* [PROVIDED DATA]
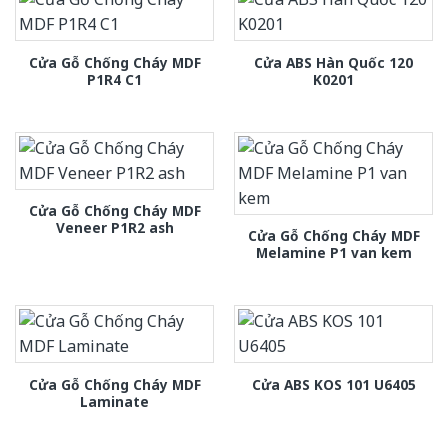
Cửa Gỗ Chống Cháy MDF
Cửa ABS Hàn Quốc 120
P1R4 C1
K0201
Cửa Gỗ Chống Cháy MDF
Veneer P1R2 ash
Cửa Gỗ Chống Cháy MDF
Melamine P1 van kem
Cửa Gỗ Chống Cháy MDF
Cửa ABS KOS 101 U6405
Laminate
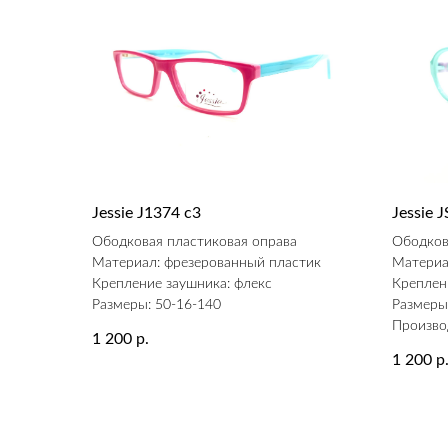
Jessie J1374 c3
Jessie
Ободковая пластиковая оправа
Ободков
Материал: фрезерованный пластик
Материа
Крепление заушника: флекс
Креплен
Размеры: 50-16-140
Размеры
Произво
1 200
р.
1 200
р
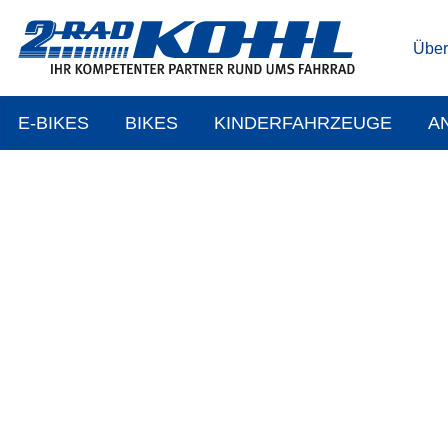
Über
E-BIKES
BIKES
KINDERFAHRZEUGE
A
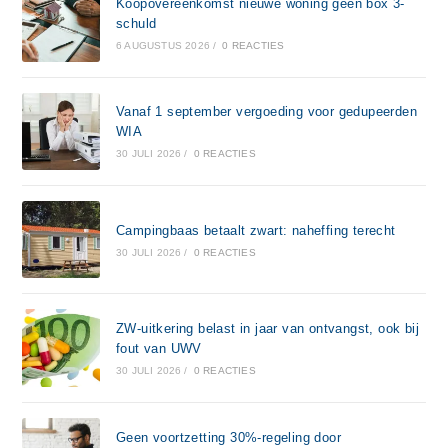
Koopovereenkomst nieuwe woning geen box 3-
schuld
6 AUGUSTUS 2026
/
0 REACTIES
Vanaf 1 september vergoeding voor gedupeerden
WIA
30 JULI 2026
/
0 REACTIES
Campingbaas betaalt zwart: naheffing terecht
30 JULI 2026
/
0 REACTIES
ZW-uitkering belast in jaar van ontvangst, ook bij
fout van UWV
30 JULI 2026
/
0 REACTIES
Geen voortzetting 30%-regeling door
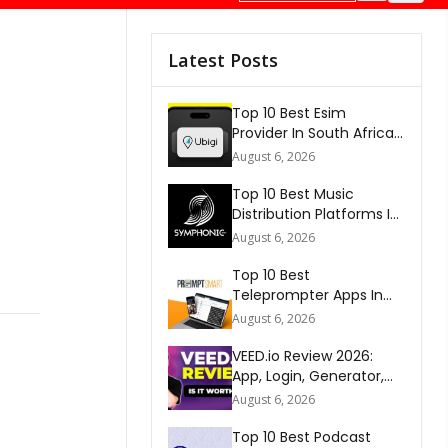
Latest Posts
Top 10 Best Esim
Provider In South Africa
2026
August 6, 2026
Top 10 Best Music
Distribution Platforms In
The World 2026
August 6, 2026
Top 10 Best
Teleprompter Apps In
2026
August 6, 2026
VEED.io Review 2026:
App, Login, Generator,
Download, AI & FAQs
August 6, 2026
Top 10 Best Podcast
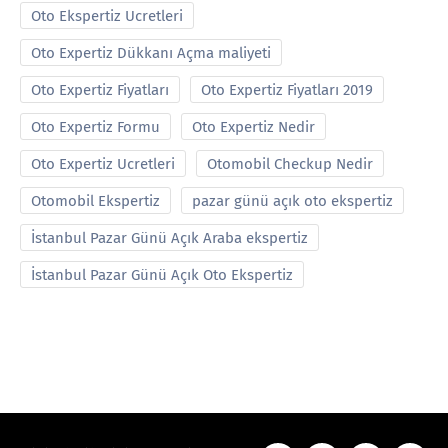
Oto Ekspertiz Ucretleri
Oto Expertiz Dükkanı Açma maliyeti
Oto Expertiz Fiyatları
Oto Expertiz Fiyatları 2019
Oto Expertiz Formu
Oto Expertiz Nedir
Oto Expertiz Ucretleri
Otomobil Checkup Nedir
Otomobil Ekspertiz
pazar günü açık oto ekspertiz
İstanbul Pazar Günü Açık Araba ekspertiz
İstanbul Pazar Günü Açık Oto Ekspertiz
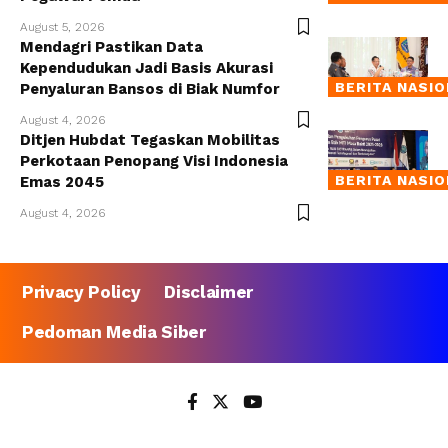
August 5, 2026
Mendagri Pastikan Data
Kependudukan Jadi Basis Akurasi
BERITA NASI
Penyaluran Bansos di Biak Numfor
August 4, 2026
Ditjen Hubdat Tegaskan Mobilitas
Perkotaan Penopang Visi Indonesia
BERITA NASI
Emas 2045
August 4, 2026
Privacy Policy
Disclaimer
Pedoman Media Siber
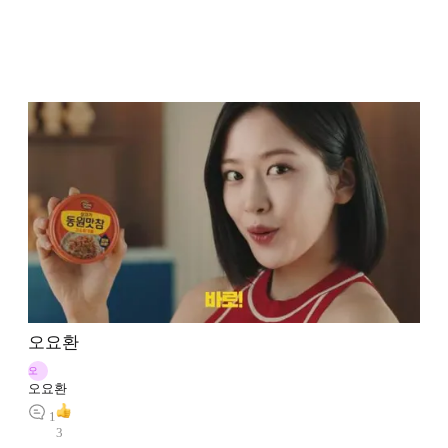
오요환
오
오요환
1
3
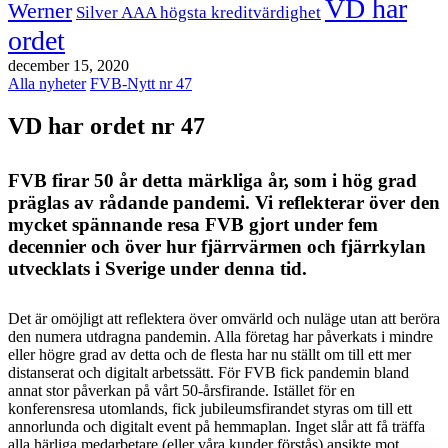
VD har
Werner
Silver AAA högsta kreditvärdighet
ordet
december 15, 2020
Alla nyheter
FVB-Nytt nr 47
VD har ordet nr 47
FVB firar 50 år detta märkliga år, som i hög grad
präglas av rådande pandemi. Vi reflekterar över den
mycket spännande resa FVB gjort under fem
decennier och över hur fjärrvärmen och fjärrkylan
utvecklats i Sverige under denna tid.
Det är omöjligt att reflektera över omvärld och nuläge utan att beröra
den numera utdragna pandemin. Alla företag har påverkats i mindre
eller högre grad av detta och de flesta har nu ställt om till ett mer
distanserat och digitalt arbetssätt. För FVB fick pandemin bland
annat stor påverkan på vårt 50-årsfirande. Istället för en
konferensresa utomlands, fick jubileumsfirandet styras om till ett
annorlunda och digitalt event på hemmaplan. Inget slår att få träffa
alla härliga medarbetare (eller våra kunder förstås) ansikte mot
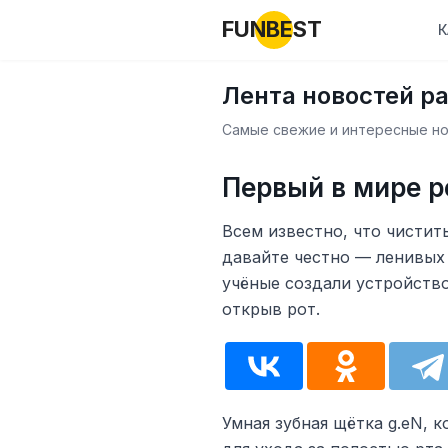
FUNBEST
К
Лента новостей р
Самые свежие и интересные нов
Первый в мире р
Всем известно, что чистит
давайте честно — ленивых
учёные создали устройство
открыв рот.
Умная зубная щётка g.eN,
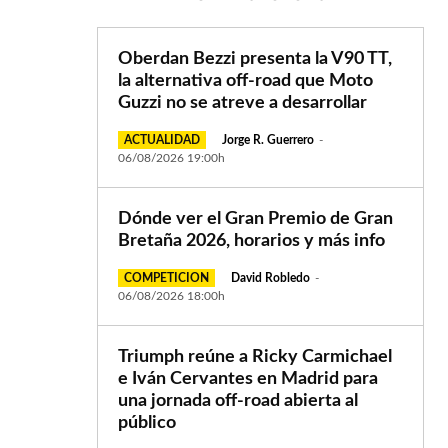
Oberdan Bezzi presenta la V90 TT,
la alternativa off-road que Moto
Guzzi no se atreve a desarrollar
ACTUALIDAD
Jorge R. Guerrero
-
06/08/2026 19:00h
Dónde ver el Gran Premio de Gran
Bretaña 2026, horarios y más info
COMPETICION
David Robledo
-
06/08/2026 18:00h
Triumph reúne a Ricky Carmichael
e Iván Cervantes en Madrid para
una jornada off-road abierta al
público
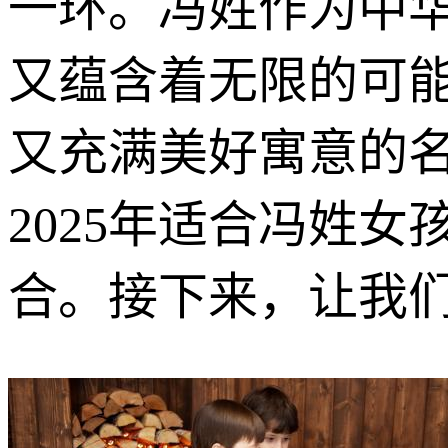
一环。冯姓作为中
又蕴含着无限的可
又充满美好寓意的
2025年适合冯姓
合。接下来，让我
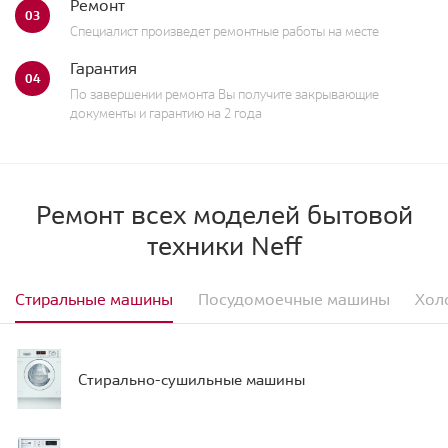
Ремонт
03
Специалист произведет ремонтные работы на месте
Гарантия
04
По завершении ремонта Вы получите закрывающие
документы и гарантию на 2 года
Ремонт всех моделей бытовой
техники Neff
Стиральные машины
Посудомоечные машины
Хол
Стирально-сушильные машины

* [REQUIREMENT] Go through the entries above and report every line in which the word "grad" appears.

* [WRITTEN RESPONSE]
FVB firar 50 år detta märkliga år, som i hög grad
eller högre grad av detta och de flesta har nu ställt om till ett mer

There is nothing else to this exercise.